Alles im Fluss: Therapeutische Potenziale der Wassertherapie in der Orthopädie
Durch die Kombination von hydrostatischen und thermischen Eigenschaften des Wassers werden bei der Hydrotherapie die physiologischen Reaktionen des Körpers genutzt, um gezielte therapeutische Effekte zu erreichen. Zahlreiche Studien1,2,3,4 belegen die medizinische Bedeutung der Wassertherapie. Die Anwendung geht von Bädern, bis hin zu gezielten gymnastischen Übungen im Wasser zur Verbesserung der Beweglichkeit, Kraft und Koordination.
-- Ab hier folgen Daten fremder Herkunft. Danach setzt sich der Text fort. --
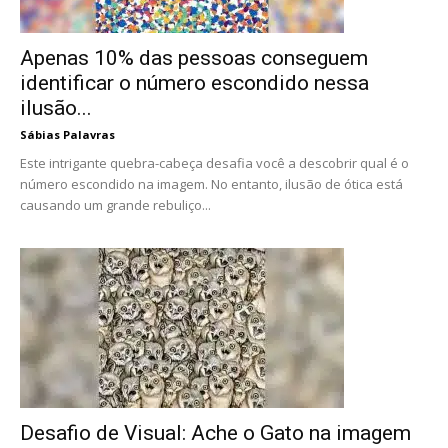
Apenas 10% das pessoas conseguem
identificar o número escondido nessa
ilusão...
Sábias Palavras
Este intrigante quebra-cabeça desafia você a descobrir qual é o
número escondido na imagem. No entanto, ilusão de ótica está
causando um grande rebuliço...
Desafio de Visual: Ache o Gato na imagem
In der Lahntalklinik und der Aggertalklinik, den beiden orthopädischen Rehabilitationskliniken des Klinikverbundes der Deutschen Rentenversicherung Rheinland, sind Wasserbehandlungen in der medizinischen Rehabilitation bei Erkrankungen des Bewegungsapparates seit vielen Jahren als fester Bestandteil des Therapiespektrums etabliert.
Die günstigen Effekte des Wassers sind der Auftrieb, der Wasserdruck und die Wassertemperatur. Der Auftrieb reduziert das Körpergewicht erheblich, so dass Gelenke unter verminderter Belastung leichter bewegt werden können. Dies ist besonders vorteilhaft bei Arthrose (Gelenkverschleiß) und nach Operationen im Bereich der unteren Extremitäten. Der Wasserdruck und die Wassertemperatur (30 Grad) fördern die Durchblutung, reduzieren Muskelverspannungen und vermindern die Ödem(Schwell)neigung.
Neues Schwimmbad in der Lahntalklinik wird im August 2024 eingeweiht.
In der Lahntalklinik wird im August 2024 ein neues, modernes Edelstahlschwimmbecken in Betrieb genommen, das speziell für Rehabilitierende mit Erkrankungen des Bewegungsapparates konzipiert wurde. „Das neue Schwimmbad ermöglicht uns, unseren Rehabilitandinnen und Rehabilitanden ein umfassendes Programm an Wasserbehandlungen anzubieten und effektiv Beschwerden des Bewegungsapparates zu lindern“, freut sich Dr. Marc Schöttler, Ärztlicher Direktor der Lahntalklinik.
Auch Rehabilitierende mit eingeschränkter Mobilität können durch die barrierefreien Zugänge, also den ebenerdigen Eingang ohne Stufe oder Schwelle, das neue Schwimmbad erreichen.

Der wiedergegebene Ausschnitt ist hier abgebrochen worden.